Blue checked in the team rosters to a guy in a Redskins cap whom he knew to be the point man for the league, then met Arrington, Lionel, and the Midgets for their pregame warm-ups. Strange and Quinn led the Pee Wees under the shade of a stand of oaks beside the main stadium and had the
m form a circle. Strange told Joe Wilder and Dante Morris, the designated captains, to lead the team in calisthenics. Lamar Williams stood by and made sure that they kept the circle tight.
“How y’all feel?”
“Fired up!”
“How y’all feel?”
“Fired up!”
“Breakdown.”
“Whoo.”
“Breakdown.”
“Whoo!”
Strange watched the Cardinals warming up down on the edge of the field. He watched their coach, a fat white man in Bike shorts, yelling out the calisthenics count to his team. Strange remembered this guy from a scrimmage late in the summer, a heart attack waiting to happen, and how he coached his kids to be intimidating and mean.
“You hear what went down back there?” said Quinn.
“I heard it,” said Strange.
“I hope we beat the shit out of these guys, Derek, I swear to God.”
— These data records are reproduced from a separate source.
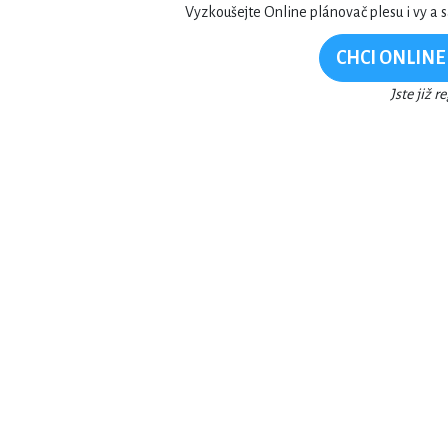
Vyzkoušejte Online plánovač plesu i vy a s
CHCI ONLIN
Jste již r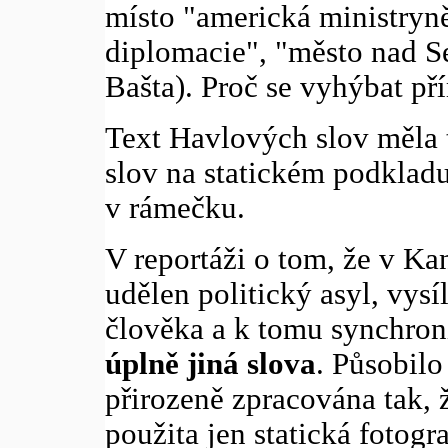
místo "americká ministryně
diplomacie", "město nad S
Bašta). Proč se vyhýbat 
Text Havlových slov měla t
slov na statickém podklad
v rámečku.
V reportáži o tom, že v Ka
udělen politický asyl, vys
člověka a k tomu synchroni
úplně jiná slova
. Působilo
přirozeně zpracována tak, 
použita jen statická fotogr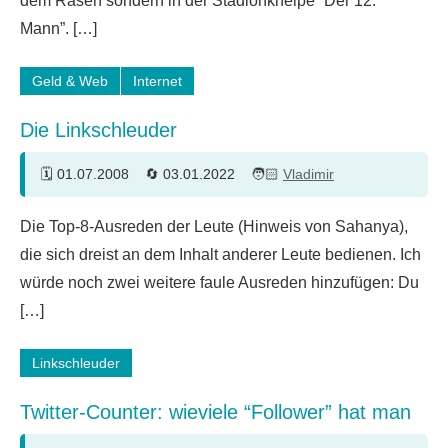
dem Rasen sondern in der Stadionkneipe “Der 12.
Mann”. […]
Geld & Web
Internet
Die Linkschleuder
01.07.2008
03.01.2022
Vladimir
2
Die Top-8-Ausreden der Leute (Hinweis von Sahanya),
Kommentare
die sich dreist an dem Inhalt anderer Leute bedienen. Ich
würde noch zwei weitere faule Ausreden hinzufügen: Du
[…]
Linkschleuder
Twitter-Counter: wieviele “Follower” hat man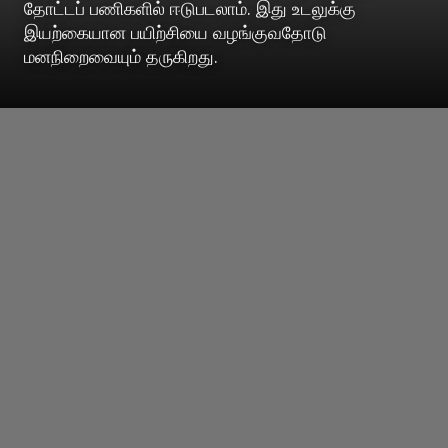
தோட்டப் பணிகளில் ஈடுபடலாம். இது உடலுக்கு
இயற்கையான பயிற்சியை வழங்குவதோடு
மனநிறைவையும் தருகிறது.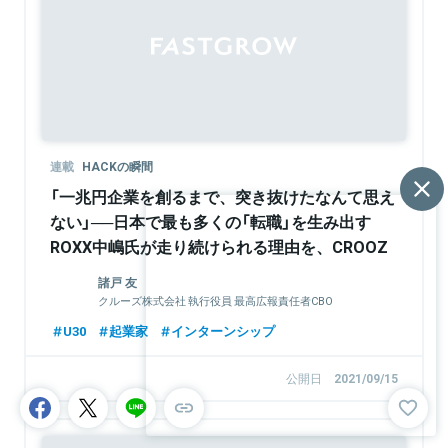
連載
HACKの瞬間
「一兆円企業を創るまで、突き抜けたなんて思え
ない」──日本で最も多くの「転職」を生み出す
ROXX中嶋氏が走り続けられる理由を、CROOZ
執行役員の諸戸氏が探る（連載：HACKの瞬間 第
諸戸 友
3回）
クルーズ株式会社 執行役員 最高広報責任者CBO
U30
起業家
インターンシップ
公開日
2021/09/15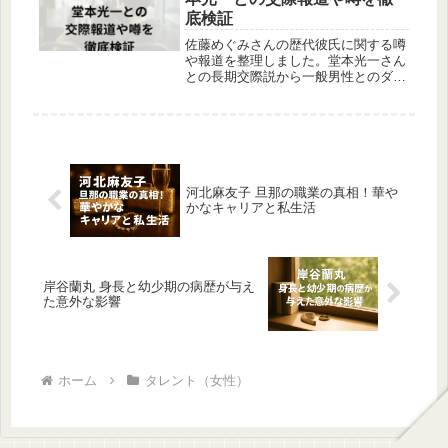
底検証
佐藤めぐみさんの歴代彼氏に関する噂
や報道を整理しました。堂本光一さん
との長期交際説から一般男性とのダブ
ルデート報道、松本潤説までを検証
し、結婚観や最新の退所発表も含めて
解説します。
河北麻友子 旦那の職業の真相！華や
かなキャリアと私生活
岸谷蘭丸 身長と幼少期の病歴が与え
た意外な影響
ホーム
タレント（女性）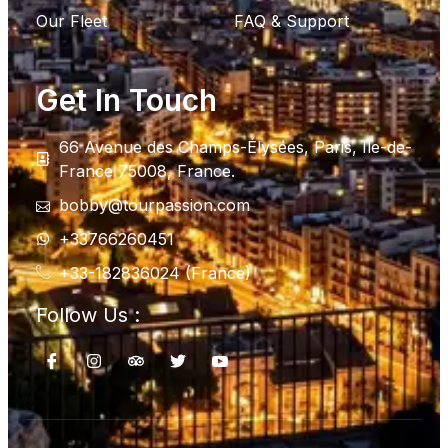
Our Fleet
FAQ & Support
Get In Touch
66 Avenue des Champs-Élysées, Paris, Ile-de-
France 75008, France.
bobby@tourpassion.com
+33766260451
+33-182836024 (France)
Follow Us :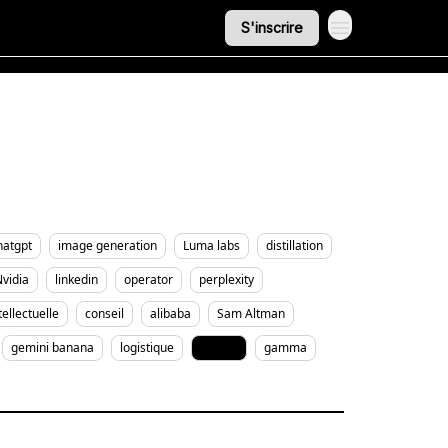
S'inscrire
hatgpt
image generation
Luma labs
distillation
vidia
linkedin
operator
perplexity
tellectuelle
conseil
alibaba
Sam Altman
gemini banana
logistique
gemini
gamma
There was only so much money in the program. The kids had to come up with fifty dollars to play for the squad, and some of them hadn’t even been able to raise that. Dennis Arrington, who was flush from his job in the computer industry, had donated a couple of thousand dollars to the team. Strange, Blue, and Quinn had come up with a grand between them. It bought good pads and replacement helmets and mouthguards, but it didn’t buy new jerseys and pants. The Panthers’ green uniforms were faded, mismatched, and frayed. The number decals on their scarred helmets rarely matched the numbers on their jerseys.
“It’s not the attitude we’re trying to convey to the boys,” said Quinn, “but I can’t help feeling that way, even though I know it’s wrong.”
“It ain’t wrong,” said Strange. “But we got what we got. Game time comes, it’s not the uniforms gonna decide the contest. It’s the heart in these kids gonna tell the tale.”
Strange called them in. They gathered around him and Quinn. Quinn talked about defense and making the big plays. Strange gave them instructions on the general offensive game plan and a few words of inspiration.